#### [WHAT IS REQUIRED]
From the entries below, report how many lines contain the string "техники". Give only that number.

START STUDY MATERIAL

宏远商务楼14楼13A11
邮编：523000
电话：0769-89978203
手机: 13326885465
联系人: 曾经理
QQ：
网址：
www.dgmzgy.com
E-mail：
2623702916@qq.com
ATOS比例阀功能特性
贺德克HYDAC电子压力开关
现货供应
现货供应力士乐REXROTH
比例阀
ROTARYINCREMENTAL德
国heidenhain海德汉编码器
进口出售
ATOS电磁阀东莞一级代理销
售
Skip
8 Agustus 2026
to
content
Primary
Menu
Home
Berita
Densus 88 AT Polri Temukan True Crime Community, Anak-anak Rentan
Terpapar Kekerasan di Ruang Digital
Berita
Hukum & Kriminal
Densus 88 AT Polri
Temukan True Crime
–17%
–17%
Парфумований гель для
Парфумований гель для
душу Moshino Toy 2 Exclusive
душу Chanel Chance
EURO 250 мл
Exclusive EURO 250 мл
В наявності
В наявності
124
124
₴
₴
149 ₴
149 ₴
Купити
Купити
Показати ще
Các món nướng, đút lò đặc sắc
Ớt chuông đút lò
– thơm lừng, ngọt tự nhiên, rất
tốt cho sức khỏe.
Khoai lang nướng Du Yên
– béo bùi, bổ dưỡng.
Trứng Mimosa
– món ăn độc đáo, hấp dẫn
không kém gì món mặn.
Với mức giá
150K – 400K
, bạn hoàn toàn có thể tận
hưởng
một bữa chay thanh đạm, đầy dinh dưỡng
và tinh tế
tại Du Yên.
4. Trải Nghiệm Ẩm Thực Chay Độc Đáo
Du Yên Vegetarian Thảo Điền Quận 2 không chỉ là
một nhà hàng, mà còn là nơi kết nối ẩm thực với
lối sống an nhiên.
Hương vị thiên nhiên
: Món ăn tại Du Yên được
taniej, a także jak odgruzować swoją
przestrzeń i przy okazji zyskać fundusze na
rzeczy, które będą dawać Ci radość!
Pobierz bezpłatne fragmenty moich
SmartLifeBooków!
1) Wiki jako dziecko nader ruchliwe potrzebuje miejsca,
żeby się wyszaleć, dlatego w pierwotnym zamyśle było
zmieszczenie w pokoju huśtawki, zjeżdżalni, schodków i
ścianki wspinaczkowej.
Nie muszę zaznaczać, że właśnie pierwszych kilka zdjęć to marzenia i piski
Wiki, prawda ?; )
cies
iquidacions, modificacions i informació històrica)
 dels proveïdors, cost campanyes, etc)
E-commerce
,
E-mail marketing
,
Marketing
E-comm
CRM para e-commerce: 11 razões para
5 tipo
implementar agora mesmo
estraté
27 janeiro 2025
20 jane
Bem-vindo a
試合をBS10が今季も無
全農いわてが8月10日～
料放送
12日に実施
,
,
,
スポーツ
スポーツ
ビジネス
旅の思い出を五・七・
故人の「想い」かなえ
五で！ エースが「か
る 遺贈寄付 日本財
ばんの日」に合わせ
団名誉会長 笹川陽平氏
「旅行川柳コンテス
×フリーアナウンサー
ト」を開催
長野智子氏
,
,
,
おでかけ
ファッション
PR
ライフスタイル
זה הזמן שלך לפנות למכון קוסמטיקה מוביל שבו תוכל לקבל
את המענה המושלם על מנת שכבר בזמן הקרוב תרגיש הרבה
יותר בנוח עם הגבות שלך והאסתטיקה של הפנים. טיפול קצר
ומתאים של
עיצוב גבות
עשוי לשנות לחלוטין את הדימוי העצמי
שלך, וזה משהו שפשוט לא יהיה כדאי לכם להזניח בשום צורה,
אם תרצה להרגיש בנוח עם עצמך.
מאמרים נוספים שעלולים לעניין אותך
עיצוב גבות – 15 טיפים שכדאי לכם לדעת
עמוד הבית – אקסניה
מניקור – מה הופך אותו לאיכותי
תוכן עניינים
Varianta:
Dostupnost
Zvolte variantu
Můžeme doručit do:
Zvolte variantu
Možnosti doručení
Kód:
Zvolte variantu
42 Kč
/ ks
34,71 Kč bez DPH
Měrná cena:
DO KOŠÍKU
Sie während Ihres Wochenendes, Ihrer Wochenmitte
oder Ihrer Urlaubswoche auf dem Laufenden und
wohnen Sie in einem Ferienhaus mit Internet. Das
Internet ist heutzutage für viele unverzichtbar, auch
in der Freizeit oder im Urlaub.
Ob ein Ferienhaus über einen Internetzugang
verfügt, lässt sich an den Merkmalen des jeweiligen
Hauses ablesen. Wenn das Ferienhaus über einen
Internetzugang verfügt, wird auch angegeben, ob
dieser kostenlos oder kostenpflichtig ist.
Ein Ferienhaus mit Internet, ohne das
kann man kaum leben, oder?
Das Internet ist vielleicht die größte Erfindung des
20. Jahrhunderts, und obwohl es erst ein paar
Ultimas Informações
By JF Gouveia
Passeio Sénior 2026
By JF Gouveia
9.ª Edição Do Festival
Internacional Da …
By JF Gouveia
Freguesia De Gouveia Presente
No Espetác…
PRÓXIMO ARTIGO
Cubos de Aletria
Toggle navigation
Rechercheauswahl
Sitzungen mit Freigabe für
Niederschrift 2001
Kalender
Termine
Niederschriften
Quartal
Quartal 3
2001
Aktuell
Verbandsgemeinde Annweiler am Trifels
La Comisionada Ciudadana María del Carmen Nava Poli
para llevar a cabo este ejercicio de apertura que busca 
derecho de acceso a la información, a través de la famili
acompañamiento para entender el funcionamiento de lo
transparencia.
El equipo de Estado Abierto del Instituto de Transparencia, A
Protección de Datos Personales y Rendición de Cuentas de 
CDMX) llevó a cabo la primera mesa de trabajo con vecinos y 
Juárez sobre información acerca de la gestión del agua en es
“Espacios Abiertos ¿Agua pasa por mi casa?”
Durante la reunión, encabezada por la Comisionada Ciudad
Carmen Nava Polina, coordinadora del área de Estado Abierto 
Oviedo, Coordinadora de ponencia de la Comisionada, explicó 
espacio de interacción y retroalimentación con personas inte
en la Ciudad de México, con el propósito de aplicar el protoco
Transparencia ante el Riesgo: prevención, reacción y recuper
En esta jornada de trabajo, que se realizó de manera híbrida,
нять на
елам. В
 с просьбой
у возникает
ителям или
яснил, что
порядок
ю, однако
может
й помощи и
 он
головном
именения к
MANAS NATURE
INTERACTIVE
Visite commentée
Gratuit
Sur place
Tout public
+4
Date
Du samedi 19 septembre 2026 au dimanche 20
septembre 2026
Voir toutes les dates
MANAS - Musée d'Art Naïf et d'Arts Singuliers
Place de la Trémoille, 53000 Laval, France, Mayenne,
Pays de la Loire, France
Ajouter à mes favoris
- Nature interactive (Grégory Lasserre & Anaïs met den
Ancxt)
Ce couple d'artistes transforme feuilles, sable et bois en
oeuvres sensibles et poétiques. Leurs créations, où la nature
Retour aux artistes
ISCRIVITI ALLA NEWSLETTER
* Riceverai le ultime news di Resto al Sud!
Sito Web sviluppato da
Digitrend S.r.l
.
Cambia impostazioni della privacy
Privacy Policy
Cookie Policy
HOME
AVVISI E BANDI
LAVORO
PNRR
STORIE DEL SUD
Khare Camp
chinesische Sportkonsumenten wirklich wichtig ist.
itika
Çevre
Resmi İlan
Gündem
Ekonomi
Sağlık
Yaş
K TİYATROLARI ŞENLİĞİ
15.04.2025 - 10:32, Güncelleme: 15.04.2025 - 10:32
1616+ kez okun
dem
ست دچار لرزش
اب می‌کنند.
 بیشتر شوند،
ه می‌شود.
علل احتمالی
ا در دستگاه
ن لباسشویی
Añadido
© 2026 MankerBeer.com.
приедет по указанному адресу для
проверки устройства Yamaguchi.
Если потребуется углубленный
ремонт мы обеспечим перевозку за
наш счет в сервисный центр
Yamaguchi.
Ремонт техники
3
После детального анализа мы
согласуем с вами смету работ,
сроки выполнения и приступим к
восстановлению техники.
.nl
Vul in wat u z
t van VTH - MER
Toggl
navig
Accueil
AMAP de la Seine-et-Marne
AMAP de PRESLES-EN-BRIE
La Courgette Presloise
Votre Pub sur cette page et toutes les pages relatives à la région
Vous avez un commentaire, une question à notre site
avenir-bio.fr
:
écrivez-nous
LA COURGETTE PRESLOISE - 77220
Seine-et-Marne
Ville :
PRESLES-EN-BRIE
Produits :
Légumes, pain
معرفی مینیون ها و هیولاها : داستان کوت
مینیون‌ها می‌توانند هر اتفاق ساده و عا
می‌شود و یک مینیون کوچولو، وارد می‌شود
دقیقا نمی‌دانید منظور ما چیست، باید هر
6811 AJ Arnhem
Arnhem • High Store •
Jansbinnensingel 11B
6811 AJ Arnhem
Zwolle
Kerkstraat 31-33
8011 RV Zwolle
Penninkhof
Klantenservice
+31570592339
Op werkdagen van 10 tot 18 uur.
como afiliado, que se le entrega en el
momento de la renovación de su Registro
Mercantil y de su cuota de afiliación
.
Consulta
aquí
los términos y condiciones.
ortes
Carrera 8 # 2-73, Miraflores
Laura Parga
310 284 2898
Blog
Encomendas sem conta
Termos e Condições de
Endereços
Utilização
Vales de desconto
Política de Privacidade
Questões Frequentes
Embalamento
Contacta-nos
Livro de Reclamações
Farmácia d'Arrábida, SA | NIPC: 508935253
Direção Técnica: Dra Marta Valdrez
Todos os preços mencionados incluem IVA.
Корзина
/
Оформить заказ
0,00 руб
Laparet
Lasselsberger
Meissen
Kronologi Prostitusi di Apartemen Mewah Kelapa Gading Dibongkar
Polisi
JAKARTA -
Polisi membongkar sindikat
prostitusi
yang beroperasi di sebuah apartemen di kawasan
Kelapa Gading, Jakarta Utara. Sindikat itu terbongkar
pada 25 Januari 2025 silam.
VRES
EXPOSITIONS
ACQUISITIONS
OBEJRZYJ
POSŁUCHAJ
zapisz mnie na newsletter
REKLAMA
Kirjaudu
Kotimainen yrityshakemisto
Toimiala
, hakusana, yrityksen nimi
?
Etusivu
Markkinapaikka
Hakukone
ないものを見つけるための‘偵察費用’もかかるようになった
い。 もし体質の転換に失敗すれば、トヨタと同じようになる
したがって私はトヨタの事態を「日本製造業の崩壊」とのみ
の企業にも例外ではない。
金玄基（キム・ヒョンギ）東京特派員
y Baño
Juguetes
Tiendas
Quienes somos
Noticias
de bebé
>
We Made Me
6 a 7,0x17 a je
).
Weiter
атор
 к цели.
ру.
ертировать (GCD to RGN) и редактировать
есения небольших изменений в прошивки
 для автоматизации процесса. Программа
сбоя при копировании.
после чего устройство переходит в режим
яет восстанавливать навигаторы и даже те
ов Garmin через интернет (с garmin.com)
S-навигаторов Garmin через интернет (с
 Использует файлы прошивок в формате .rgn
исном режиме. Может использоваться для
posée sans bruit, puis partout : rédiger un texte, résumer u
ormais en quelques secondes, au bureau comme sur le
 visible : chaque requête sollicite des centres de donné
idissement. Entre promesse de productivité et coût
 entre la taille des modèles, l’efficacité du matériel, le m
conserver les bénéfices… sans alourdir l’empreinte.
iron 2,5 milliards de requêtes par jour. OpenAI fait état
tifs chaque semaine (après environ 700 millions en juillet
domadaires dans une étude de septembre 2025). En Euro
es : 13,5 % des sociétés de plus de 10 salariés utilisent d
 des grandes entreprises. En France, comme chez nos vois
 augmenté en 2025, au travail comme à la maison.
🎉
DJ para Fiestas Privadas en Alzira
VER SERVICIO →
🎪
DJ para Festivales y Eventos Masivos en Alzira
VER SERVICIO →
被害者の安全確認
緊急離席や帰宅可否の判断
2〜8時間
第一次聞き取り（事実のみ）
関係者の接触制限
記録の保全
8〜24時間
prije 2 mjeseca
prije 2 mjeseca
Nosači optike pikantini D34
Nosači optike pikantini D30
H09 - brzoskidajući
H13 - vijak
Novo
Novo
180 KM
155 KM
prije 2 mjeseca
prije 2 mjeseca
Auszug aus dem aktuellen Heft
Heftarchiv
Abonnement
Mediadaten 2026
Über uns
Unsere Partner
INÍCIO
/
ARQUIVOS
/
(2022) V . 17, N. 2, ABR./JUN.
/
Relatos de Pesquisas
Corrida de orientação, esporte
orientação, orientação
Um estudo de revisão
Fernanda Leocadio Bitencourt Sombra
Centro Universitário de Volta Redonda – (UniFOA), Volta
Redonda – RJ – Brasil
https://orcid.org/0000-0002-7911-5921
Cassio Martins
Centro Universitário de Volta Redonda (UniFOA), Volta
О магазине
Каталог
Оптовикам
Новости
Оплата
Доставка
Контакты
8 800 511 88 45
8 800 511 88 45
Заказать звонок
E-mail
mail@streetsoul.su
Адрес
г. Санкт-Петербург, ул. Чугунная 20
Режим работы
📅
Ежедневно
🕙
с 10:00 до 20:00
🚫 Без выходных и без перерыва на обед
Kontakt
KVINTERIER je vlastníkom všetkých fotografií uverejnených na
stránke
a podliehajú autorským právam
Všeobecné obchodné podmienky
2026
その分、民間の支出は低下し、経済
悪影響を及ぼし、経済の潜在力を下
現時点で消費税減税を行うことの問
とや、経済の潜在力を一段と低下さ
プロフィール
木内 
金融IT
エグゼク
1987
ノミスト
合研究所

END STUDY MATERIAL

#### [WRITTEN REPLY]
2